BEGIN DATA EXTRACTS

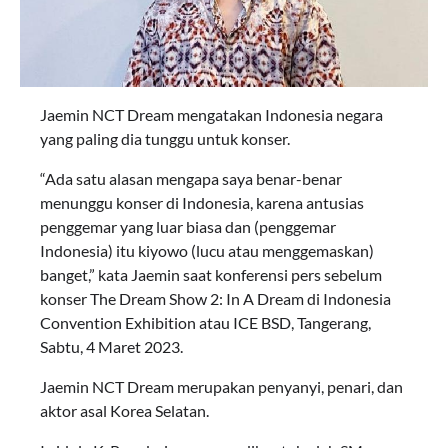
Jaemin NCT Dream mengatakan Indonesia negara
yang paling dia tunggu untuk konser.
“Ada satu alasan mengapa saya benar-benar
menunggu konser di Indonesia, karena antusias
penggemar yang luar biasa dan (penggemar
Indonesia) itu kiyowo (lucu atau menggemaskan)
banget,” kata Jaemin saat konferensi pers sebelum
konser The Dream Show 2: In A Dream di Indonesia
Convention Exhibition atau ICE BSD, Tangerang,
Sabtu, 4 Maret 2023.
Jaemin NCT Dream merupakan penyanyi, penari, dan
aktor asal Korea Selatan.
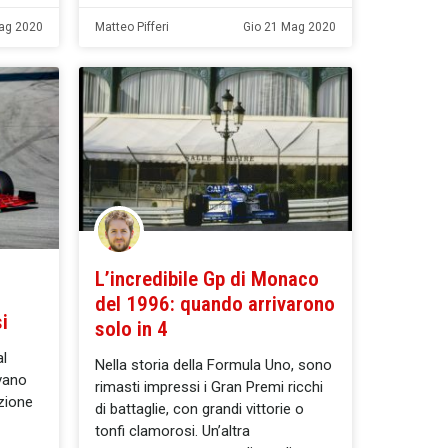
ag 2020
Matteo Pifferi
Gio 21 Mag 2020
L’incredibile Gp di Monaco
del 1996: quando arrivarono
i
solo in 4
l
Nella storia della Formula Uno, sono
ivano
rimasti impressi i Gran Premi ricchi
zione
di battaglie, con grandi vittorie o
tonfi clamorosi. Un’altra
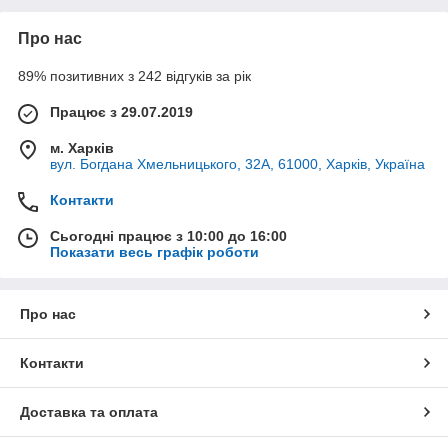
Про нас
89% позитивних з 242 відгуків за рік
Працює з 29.07.2019
м. Харків
вул. Богдана Хмельницького, 32А, 61000, Харків, Україна
Контакти
Сьогодні працює з 10:00 до 16:00
Показати весь графік роботи
Про нас
Контакти
Доставка та оплата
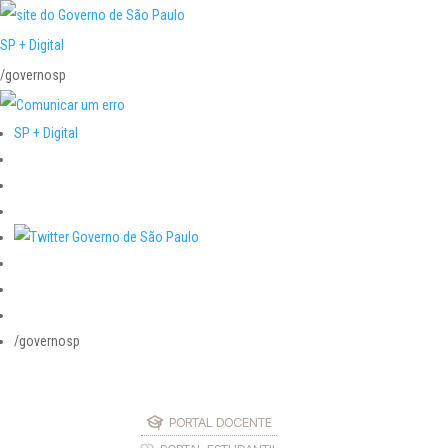
SP + Digital
/governosp
SP + Digital
/governosp
PORTAL DOCENTE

END DATA EXTRACTS

_WORK TO BE COMPLETED_. Since the copy must exclude the pictures, transcribe only the text of the records, word for word.

_ANSWER SECTION_.
Jaemin NCT Dream mengatakan Indonesia negara
yang paling dia tunggu untuk konser.
“Ada satu alasan mengapa saya benar-benar
menunggu konser di Indonesia, karena antusias
penggemar yang luar biasa dan (penggemar
Indonesia) itu kiyowo (lucu atau menggemaskan)
banget,” kata Jaemin saat konferensi pers sebelum
konser The Dream Show 2: In A Dream di Indonesia
Convention Exhibition atau ICE BSD, Tangerang,
Sabtu, 4 Maret 2023.
Jaemin NCT Dream merupakan penyanyi, penari, dan
aktor asal Korea Selatan.
ag 2020
Matteo Pifferi
Gio 21 Mag 2020
L’incredibile Gp di Monaco
del 1996: quando arrivarono
i
solo in 4
l
Nella storia della Formula Uno, sono
ivano
rimasti impressi i Gran Premi ricchi
zione
di battaglie, con grandi vittorie o
tonfi clamorosi. Un’altra
Про нас
89% позитивних з 242 відгуків за рік
Працює з 29.07.2019
м. Харків
вул. Богдана Хмельницького, 32А, 61000, Харків, Україна
Контакти
Сьогодні працює з 10:00 до 16:00
Показати весь графік роботи
Про нас
Контакти
Доставка та оплата
SP + Digital
/governosp
SP + Digital
/governosp
PORTAL DOCENTE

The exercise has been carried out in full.